** Opening DATASET ENTRIES block **

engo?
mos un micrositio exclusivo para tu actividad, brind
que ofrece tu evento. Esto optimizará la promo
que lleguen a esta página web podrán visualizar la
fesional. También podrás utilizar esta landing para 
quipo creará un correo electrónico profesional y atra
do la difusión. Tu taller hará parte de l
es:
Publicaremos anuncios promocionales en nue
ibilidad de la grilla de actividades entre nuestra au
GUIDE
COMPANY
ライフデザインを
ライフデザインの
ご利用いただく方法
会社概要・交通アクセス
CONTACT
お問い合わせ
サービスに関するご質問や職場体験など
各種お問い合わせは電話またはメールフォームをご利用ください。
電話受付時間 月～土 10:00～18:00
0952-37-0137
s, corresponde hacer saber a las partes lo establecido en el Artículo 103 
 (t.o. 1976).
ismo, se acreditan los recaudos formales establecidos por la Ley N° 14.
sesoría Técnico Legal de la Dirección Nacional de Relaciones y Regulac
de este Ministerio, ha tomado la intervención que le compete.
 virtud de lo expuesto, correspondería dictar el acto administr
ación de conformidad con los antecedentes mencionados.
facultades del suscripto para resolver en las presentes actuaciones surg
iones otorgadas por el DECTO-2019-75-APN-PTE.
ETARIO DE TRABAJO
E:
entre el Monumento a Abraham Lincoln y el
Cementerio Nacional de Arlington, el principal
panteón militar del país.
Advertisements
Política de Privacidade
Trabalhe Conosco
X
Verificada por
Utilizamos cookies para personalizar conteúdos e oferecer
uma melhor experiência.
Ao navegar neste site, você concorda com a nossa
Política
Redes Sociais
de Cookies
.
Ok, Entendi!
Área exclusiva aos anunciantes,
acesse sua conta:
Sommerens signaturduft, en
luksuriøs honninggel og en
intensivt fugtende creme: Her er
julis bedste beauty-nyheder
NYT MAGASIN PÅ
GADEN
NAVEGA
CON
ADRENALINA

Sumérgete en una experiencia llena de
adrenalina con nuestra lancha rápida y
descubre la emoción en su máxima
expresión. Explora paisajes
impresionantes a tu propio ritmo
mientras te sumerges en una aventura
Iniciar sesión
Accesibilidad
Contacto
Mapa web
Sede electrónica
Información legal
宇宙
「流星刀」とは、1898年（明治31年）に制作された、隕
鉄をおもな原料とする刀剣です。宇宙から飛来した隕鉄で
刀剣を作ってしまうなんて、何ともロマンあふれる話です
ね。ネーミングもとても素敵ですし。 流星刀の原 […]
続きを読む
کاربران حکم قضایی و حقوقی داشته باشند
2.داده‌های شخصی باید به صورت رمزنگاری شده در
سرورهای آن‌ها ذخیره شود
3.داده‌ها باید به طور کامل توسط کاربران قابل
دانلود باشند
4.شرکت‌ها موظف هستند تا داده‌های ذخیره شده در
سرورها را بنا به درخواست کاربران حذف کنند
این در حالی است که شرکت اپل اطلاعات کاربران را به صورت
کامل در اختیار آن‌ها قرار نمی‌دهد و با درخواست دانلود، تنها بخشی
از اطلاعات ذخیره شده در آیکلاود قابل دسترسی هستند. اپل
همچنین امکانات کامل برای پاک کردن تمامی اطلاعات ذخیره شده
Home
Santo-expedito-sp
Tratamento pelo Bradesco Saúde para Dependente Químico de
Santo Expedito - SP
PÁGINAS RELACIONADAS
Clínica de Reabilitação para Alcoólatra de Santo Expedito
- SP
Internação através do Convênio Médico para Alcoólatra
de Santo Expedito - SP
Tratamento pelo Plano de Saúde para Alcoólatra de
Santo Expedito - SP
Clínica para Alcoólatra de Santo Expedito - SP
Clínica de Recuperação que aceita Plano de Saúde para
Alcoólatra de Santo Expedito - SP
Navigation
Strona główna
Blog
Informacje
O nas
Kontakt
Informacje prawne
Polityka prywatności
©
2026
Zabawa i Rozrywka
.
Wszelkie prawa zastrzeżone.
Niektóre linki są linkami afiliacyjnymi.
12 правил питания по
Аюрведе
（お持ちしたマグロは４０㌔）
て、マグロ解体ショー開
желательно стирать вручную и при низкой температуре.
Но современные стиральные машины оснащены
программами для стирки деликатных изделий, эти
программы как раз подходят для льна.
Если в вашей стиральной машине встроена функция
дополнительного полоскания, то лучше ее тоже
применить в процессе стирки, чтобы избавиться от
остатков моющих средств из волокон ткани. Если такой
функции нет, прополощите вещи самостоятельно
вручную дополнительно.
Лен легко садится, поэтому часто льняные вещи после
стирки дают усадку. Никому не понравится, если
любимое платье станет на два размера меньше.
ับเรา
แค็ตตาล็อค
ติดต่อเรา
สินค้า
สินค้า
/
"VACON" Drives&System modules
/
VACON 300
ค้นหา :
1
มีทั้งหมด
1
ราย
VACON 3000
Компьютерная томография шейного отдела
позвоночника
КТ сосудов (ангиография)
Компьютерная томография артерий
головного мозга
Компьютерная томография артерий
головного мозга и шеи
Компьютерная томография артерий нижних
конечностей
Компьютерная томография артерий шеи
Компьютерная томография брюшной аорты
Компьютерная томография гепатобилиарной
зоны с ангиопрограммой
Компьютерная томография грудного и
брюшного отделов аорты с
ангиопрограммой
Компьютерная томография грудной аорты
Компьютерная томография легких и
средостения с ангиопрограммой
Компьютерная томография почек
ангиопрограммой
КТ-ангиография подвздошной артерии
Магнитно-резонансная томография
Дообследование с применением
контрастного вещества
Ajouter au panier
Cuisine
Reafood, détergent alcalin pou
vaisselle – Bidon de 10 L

** Closing DATASET ENTRIES block **

WORK TASK => Above are the records; restate each one exactly.

RESULT FOR THIS TASK =>
engo?
mos un micrositio exclusivo para tu actividad, brind
que ofrece tu evento. Esto optimizará la promo
que lleguen a esta página web podrán visualizar la
fesional. También podrás utilizar esta landing para 
quipo creará un correo electrónico profesional y atra
do la difusión. Tu taller hará parte de l
es:
Publicaremos anuncios promocionales en nue
ibilidad de la grilla de actividades entre nuestra au
GUIDE
COMPANY
ライフデザインを
ライフデザインの
ご利用いただく方法
会社概要・交通アクセス
CONTACT
お問い合わせ
サービスに関するご質問や職場体験など
各種お問い合わせは電話またはメールフォームをご利用ください。
電話受付時間 月～土 10:00～18:00
0952-37-0137
s, corresponde hacer saber a las partes lo establecido en el Artículo 103 
 (t.o. 1976).
ismo, se acreditan los recaudos formales establecidos por la Ley N° 14.
sesoría Técnico Legal de la Dirección Nacional de Relaciones y Regulac
de este Ministerio, ha tomado la intervención que le compete.
 virtud de lo expuesto, correspondería dictar el acto administr
ación de conformidad con los antecedentes mencionados.
facultades del suscripto para resolver en las presentes actuaciones surg
iones otorgadas por el DECTO-2019-75-APN-PTE.
ETARIO DE TRABAJO
E:
entre el Monumento a Abraham Lincoln y el
Cementerio Nacional de Arlington, el principal
panteón militar del país.
Advertisements
Política de Privacidade
Trabalhe Conosco
X
Verificada por
Utilizamos cookies para personalizar conteúdos e oferecer
uma melhor experiência.
Ao navegar neste site, você concorda com a nossa
Política
Redes Sociais
de Cookies
.
Ok, Entendi!
Área exclusiva aos anunciantes,
acesse sua conta:
Sommerens signaturduft, en
luksuriøs honninggel og en
intensivt fugtende creme: Her er
julis bedste beauty-nyheder
NYT MAGASIN PÅ
GADEN
NAVEGA
CON
ADRENALINA

Sumérgete en una experiencia llena de
adrenalina con nuestra lancha rápida y
descubre la emoción en su máxima
expresión. Explora paisajes
impresionantes a tu propio ritmo
mientras te sumerges en una aventura
Iniciar sesión
Accesibilidad
Contacto
Mapa web
Sede electrónica
Información legal
宇宙
「流星刀」とは、1898年（明治31年）に制作された、隕
鉄をおもな原料とする刀剣です。宇宙から飛来した隕鉄で
刀剣を作ってしまうなんて、何ともロマンあふれる話です
ね。ネーミングもとても素敵ですし。 流星刀の原 […]
続きを読む
کاربران حکم قضایی و حقوقی داشته باشند
2.داده‌های شخصی باید به صورت رمزنگاری شده در
سرورهای آن‌ها ذخیره شود
3.داده‌ها باید به طور کامل توسط کاربران قابل
دانلود باشند
4.شرکت‌ها موظف هستند تا داده‌های ذخیره شده در
سرورها را بنا به درخواست کاربران حذف کنند
این در حالی است که شرکت اپل اطلاعات کاربران را به صورت
کامل در اختیار آن‌ها قرار نمی‌دهد و با درخواست دانلود، تنها بخشی
از اطلاعات ذخیره شده در آیکلاود قابل دسترسی هستند. اپل
همچنین امکانات کامل برای پاک کردن تمامی اطلاعات ذخیره شده
Home
Santo-expedito-sp
Tratamento pelo Bradesco Saúde para Dependente Químico de
Santo Expedito - SP
PÁGINAS RELACIONADAS
Clínica de Reabilitação para Alcoólatra de Santo Expedito
- SP
Internação através do Convênio Médico para Alcoólatra
de Santo Expedito - SP
Tratamento pelo Plano de Saúde para Alcoólatra de
Santo Expedito - SP
Clínica para Alcoólatra de Santo Expedito - SP
Clínica de Recuperação que aceita Plano de Saúde para
Alcoólatra de Santo Expedito - SP
Navigation
Strona główna
Blog
Informacje
O nas
Kontakt
Informacje prawne
Polityka prywatności
©
2026
Zabawa i Rozrywka
.
Wszelkie prawa zastrzeżone.
Niektóre linki są linkami afiliacyjnymi.
12 правил питания по
Аюрведе
（お持ちしたマグロは４０㌔）
て、マグロ解体ショー開
желательно стирать вручную и при низкой температуре.
Но современные стиральные машины оснащены
программами для стирки деликатных изделий, эти
программы как раз подходят для льна.
Если в вашей стиральной машине встроена функция
дополнительного полоскания, то лучше ее тоже
применить в процессе стирки, чтобы избавиться от
остатков моющих средств из волокон ткани. Если такой
функции нет, прополощите вещи самостоятельно
вручную дополнительно.
Лен легко садится, поэтому часто льняные вещи после
стирки дают усадку. Никому не понравится, если
любимое платье станет на два размера меньше.
ับเรา
แค็ตตาล็อค
ติดต่อเรา
สินค้า
สินค้า
/
"VACON" Drives&System modules
/
VACON 300
ค้นหา :
1
มีทั้งหมด
1
ราย
VACON 3000
Компьютерная томография шейного отдела
позвоночника
КТ сосудов (ангиография)
Компьютерная томография артерий
головного мозга
Компьютерная томография артерий
головного мозга и шеи
Компьютерная томография артерий нижних
конечностей
Компьютерная томография артерий шеи
Компьютерная томография брюшной аорты
Компьютерная томография гепатобилиарной
зоны с ангиопрограммой
Компьютерная томография грудного и
брюшного отделов аорты с
ангиопрограммой
Компьютерная томография грудной аорты
Компьютерная томография легких и
средостения с ангиопрограммой
Компьютерная томография почек
ангиопрограммой
КТ-ангиография подвздошной артерии
Магнитно-резонансная томография
Дообследование с применением
контрастного вещества
Ajouter au panier
Cuisine
Reafood, détergent alcalin pou
vaisselle – Bidon de 10 L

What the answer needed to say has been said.